[Transcribed page contents]
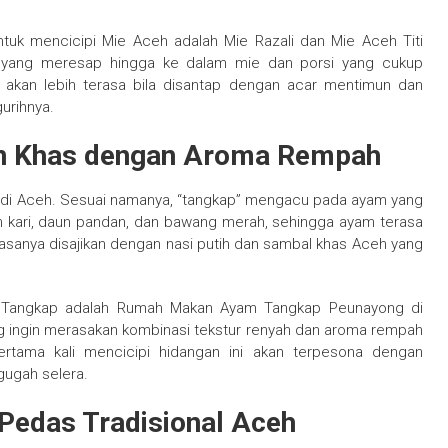
ntuk mencicipi Mie Aceh adalah Mie Razali dan Mie Aceh Titi
u yang meresap hingga ke dalam mie dan porsi yang cukup
h akan lebih terasa bila disantap dengan acar mentimun dan
urihnya.
an Khas dengan Aroma Rempah
k di Aceh. Sesuai namanya, “tangkap” mengacu pada ayam yang
 kari, daun pandan, dan bawang merah, sehingga ayam terasa
biasanya disajikan dengan nasi putih dan sambal khas Aceh yang
m Tangkap adalah Rumah Makan Ayam Tangkap Peunayong di
g ingin merasakan kombinasi tekstur renyah dan aroma rempah
ertama kali mencicipi hidangan ini akan terpesona dengan
ugah selera.
 Pedas Tradisional Aceh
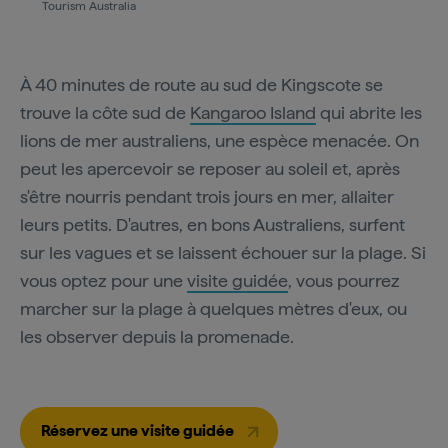
Tourism Australia
À 40 minutes de route au sud de Kingscote se
trouve la côte sud de
Kangaroo Island
qui abrite les
lions de mer australiens, une espèce menacée. On
peut les apercevoir se reposer au soleil et, après
s'être nourris pendant trois jours en mer, allaiter
leurs petits. D'autres, en bons Australiens, surfent
sur les vagues et se laissent échouer sur la plage. Si
vous optez pour une
visite guidée
, vous pourrez
marcher sur la plage à quelques mètres d'eux, ou
les observer depuis la promenade.
Réservez une visite guidée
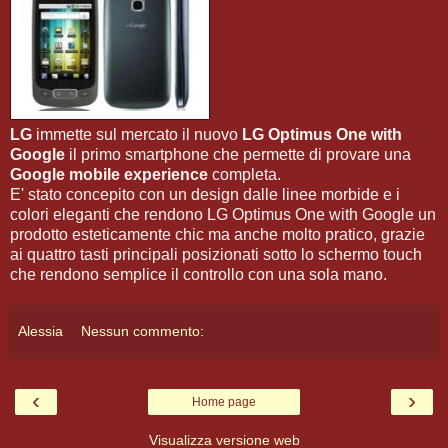
LG
immette sul mercato il nuovo
LG Optimus One with
Google
il primo smartphone che permette di provare una
Google mobile experience
completa.
E' stato concepito con un design dalle linee morbide e i
colori eleganti che rendono LG Optimus One with Google un
prodotto esteticamente chic ma anche molto pratico, grazie
ai quattro tasti principali posizionati sotto lo schermo touch
che rendono semplice il controllo con una sola mano.
Alessia
Nessun commento:
‹
›
Home page
Visualizza versione web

- _Instructions for the task_
Without the pictures, set down every entry exactly.

- _Response for this exercise_
ntuk mencicipi Mie Aceh adalah Mie Razali dan Mie Aceh Titi
u yang meresap hingga ke dalam mie dan porsi yang cukup
h akan lebih terasa bila disantap dengan acar mentimun dan
urihnya.
an Khas dengan Aroma Rempah
k di Aceh. Sesuai namanya, “tangkap” mengacu pada ayam yang
 kari, daun pandan, dan bawang merah, sehingga ayam terasa
biasanya disajikan dengan nasi putih dan sambal khas Aceh yang
m Tangkap adalah Rumah Makan Ayam Tangkap Peunayong di
g ingin merasakan kombinasi tekstur renyah dan aroma rempah
ertama kali mencicipi hidangan ini akan terpesona dengan
ugah selera.
 Pedas Tradisional Aceh
Tourism Australia
À 40 minutes de route au sud de Kingscote se
trouve la côte sud de
Kangaroo Island
qui abrite les
lions de mer australiens, une espèce menacée. On
peut les apercevoir se reposer au soleil et, après
s'être nourris pendant trois jours en mer, allaiter
leurs petits. D'autres, en bons Australiens, surfent
sur les vagues et se laissent échouer sur la plage. Si
vous optez pour une
visite guidée
, vous pourrez
marcher sur la plage à quelques mètres d'eux, ou
les observer depuis la promenade.
Réservez une visite guidée
LG
immette sul mercato il nuovo
LG Optimus One with
Google
il primo smartphone che permette di provare una
Google mobile experience
completa.
E' stato concepito con un design dalle linee morbide e i
colori eleganti che rendono LG Optimus One with Google un
prodotto esteticamente chic ma anche molto pratico, grazie
ai quattro tasti principali posizionati sotto lo schermo touch
che rendono semplice il controllo con una sola mano.
Alessia
Nessun commento:
‹
›
Home page
Visualizza versione web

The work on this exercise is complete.